A Neuro-Symbolic ASP Pipeline for Visual Question Answering
This work addresses robust visual question answering for AI systems, but it is incremental as it builds on existing neuro-symbolic approaches with specific optimizations.
The authors tackled visual question answering on the CLEVR dataset by developing a neuro-symbolic pipeline that integrates neural networks for object detection with an ASP solver for reasoning, achieving robust results even with poorly trained networks and more efficient implementations compared to related methods.
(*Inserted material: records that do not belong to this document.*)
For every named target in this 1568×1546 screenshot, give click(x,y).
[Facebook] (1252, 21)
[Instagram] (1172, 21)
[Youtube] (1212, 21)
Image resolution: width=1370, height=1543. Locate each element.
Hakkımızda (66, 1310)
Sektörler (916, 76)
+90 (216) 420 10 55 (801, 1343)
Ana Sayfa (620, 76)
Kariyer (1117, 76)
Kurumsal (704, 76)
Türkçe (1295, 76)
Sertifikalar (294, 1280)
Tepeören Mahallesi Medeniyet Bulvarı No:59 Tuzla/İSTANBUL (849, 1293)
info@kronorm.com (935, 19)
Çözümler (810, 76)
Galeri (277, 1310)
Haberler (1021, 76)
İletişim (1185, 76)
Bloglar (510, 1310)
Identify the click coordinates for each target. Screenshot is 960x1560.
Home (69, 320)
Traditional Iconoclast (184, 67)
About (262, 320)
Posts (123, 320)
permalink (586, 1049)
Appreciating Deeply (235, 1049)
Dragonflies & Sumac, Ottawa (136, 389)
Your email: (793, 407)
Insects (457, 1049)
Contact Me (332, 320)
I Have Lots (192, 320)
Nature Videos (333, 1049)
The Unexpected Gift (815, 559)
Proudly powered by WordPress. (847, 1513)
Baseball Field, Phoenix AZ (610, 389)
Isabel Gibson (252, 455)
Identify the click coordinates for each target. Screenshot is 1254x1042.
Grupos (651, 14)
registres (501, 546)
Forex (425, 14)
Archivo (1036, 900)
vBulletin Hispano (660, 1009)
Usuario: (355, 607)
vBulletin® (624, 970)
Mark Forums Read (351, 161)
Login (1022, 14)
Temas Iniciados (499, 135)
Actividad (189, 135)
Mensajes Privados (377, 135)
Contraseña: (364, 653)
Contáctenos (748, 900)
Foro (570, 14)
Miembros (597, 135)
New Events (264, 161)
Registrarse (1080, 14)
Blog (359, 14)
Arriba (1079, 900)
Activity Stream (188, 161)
We present a neuro-symbolic visual question answering (VQA) pipeline for CLEVR, which is a well-known dataset that consists of pictures showing scenes with objects and questions related to them. Our pipeline covers (i) training neural networks for object classification and bounding-box prediction of the CLEVR scenes, (ii) statistical analysis on the distribution of prediction values of the neural networks to determine a threshold for high-confidence predictions, and (iii) a translation of CLEVR questions and network predictions that pass confidence thresholds into logic programs so that we can compute the answers using an ASP solver. By exploiting choice rules, we consider deterministic and non-deterministic scene encodings. Our experiments show that the non-deterministic scene encoding achieves good results even if the neural networks are trained rather poorly in comparison with the deterministic approach. This is important for building robust VQA systems if network predictions are less-than perfect. Furthermore, we show that restricting non-determinism to reasonable choices allows for more efficient implementations in comparison with related neuro-symbolic approaches without loosing much accuracy. This work is under consideration for acceptance in TPLP.